Povos da URSS têm desafio e
oportunidade
Pedro J. Bondaczuk
A
União Soviética passa por uma experiência que, embora traumatizante, dada a
dramática situação em que o país se encontra, não deixa de ser fascinante,
pelas possibilidades que abre. É como uma casa em reformas. Se o trabalho for
bem executado, em pouco tempo a sujeira e o aspecto de caos cederão lugar à
beleza, à grandeza e às vezes até ao luxo.
É
mister, todavia, que os amargos 74 anos de comunismo tenham deixado uma lição
bem marcada nos corações e nas mentes dos soviéticos. A de que, a despeito da
necessidade de instituições, de controles e de organização, estes nunca devem
sujeitar o homem, mas serem sujeitos a ele.
O
professor e economista norte-americano Ronald C. Nairn alertou: "A riqueza
é criação do indivíduo. A imaginação, inteligência, criatividade, habilidade e
energia são atributos humanos, não atributos institucionais. As instituições,
sobretudo os governos, não criam riqueza, mas podem auxiliar, criando condições
nas quais indivíduos possam ter liberdade de desenvolver seus talentos".
Nunca
um povo precisou tanto do resgate da criatividade, quanto o soviético atual.
Aliás, essa necessidade existe, e muito, por toda a parte e logicamente também
no Brasil. Não serão governos, sistemas, ideologias, pacotes, congelamentos,
golpes de Estado ou seja lá o que for que tirarão o país de sua imensa crise.

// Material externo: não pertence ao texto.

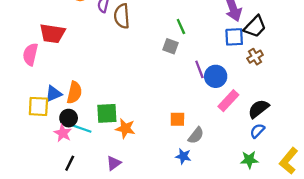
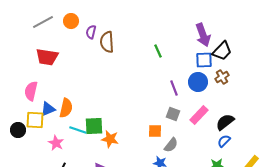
gray square: (170, 46) -> (173, 114), moved
pink semicircle: (30, 54) -> (31, 91), moved
blue circle: (216, 76) -> (198, 82), moved
black circle: (69, 118) -> (18, 130), moved
cyan line: (81, 128) -> (78, 130), moved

Será a vontade de cada um, que somada à de seu semelhante, formará uma onda
irresistível que varrerá com facilidade o pessimismo, o cinismo, o derrotismo,
o oportunismo, o desrespeito ao próximo e tudo aquilo que nos infelicita e faz
com que andemos para trás.
É
indispensável, sobretudo, que cada um faça aquilo que goste e onde se sinta
melhor. Todos possuem talentos. Poucos, no entanto, têm chances de
descobri-los, desenvolvê-los e aplicá-los no progresso individual e coletivo.
O
pensador alemão, Robert Jungk, observou: "A divisão entre aqueles que
comem e os que têm fome vai existir sempre. Mas já está preparada uma outra
divisão: entre aqueles que fazem um trabalho interessante, pouco rotineiro e os
que não são informados de nada, os que nunca poderão tomar decisões,
influenciar o curso das coisas, criar. Esta gente forma uma nova classe de
pobres, condenados a se tornarem brinquedos, ou imitadores. E isso é fonte de
profundo mal-estar, que nada tem a ver com reivindicações econômicas. O ser
humano é fundamentalmente criador e em vez disso existe muita gente dependente
e manipulada".
Convém,
sempre que possível, debater exaustivamente, seja em que meio for, o papel do
Estado no mundo contemporâneo. À distância nos parece que os soviéticos ainda
não entenderam direito o alcance das reformas que Gorbachev vem implantando em
seu país.
Para
muitos, tudo é uma grande festa. Para outros, uma catástrofe. Para terceiros,
trata-se apenas de uma mudança de homens e de nomenclaturas, com tudo ficando
como sempre esteve. Parecem racionar como aquele personagem de Giuseppe Tommaso
di Lampeduse, no livro "O Leopardo", quando diz que "é preciso
que tudo mude para que tudo permaneça inalterado".
Logo,
cada cidadão irá entender, e pelo meio mais difícil, mas mais didático, o da
forma, que não compete ao governo plantar os campos, colher o trigo e as
batatas, transportar tais gêneros para centros de distribuição, vender esses
produtos.
Cada
soviético precisará reaprender os princípios mínimos, elementares, o be-a-bá da
organização de uma sociedade, que vários povos que pretensamente viveriam numa
"democracia" --- termo elástico demais para sequer ser levado a sério
--- também esqueceram.
Nos
dois últimos séculos, os homens trocaram somente de tiranos, embora baseados em
empoladas teorias filosóficas e em sistemas que não resistem à mínima análise
lógica, pragmática, isenta de paixões. Deixaram de lado os reis e sujeitaram-se
aos políticos. O que conta, sempre contou e haverá de contar é o homem. Só ele
tem capacidade de criar e de destruir. Só ele pode formar correntes de
solidariedade ou de egoísmo. O resto? É vã filosofia!
(Artigo
publicado na página 16, Internacional, do Correio Popular, em 6 de setembro de
1991).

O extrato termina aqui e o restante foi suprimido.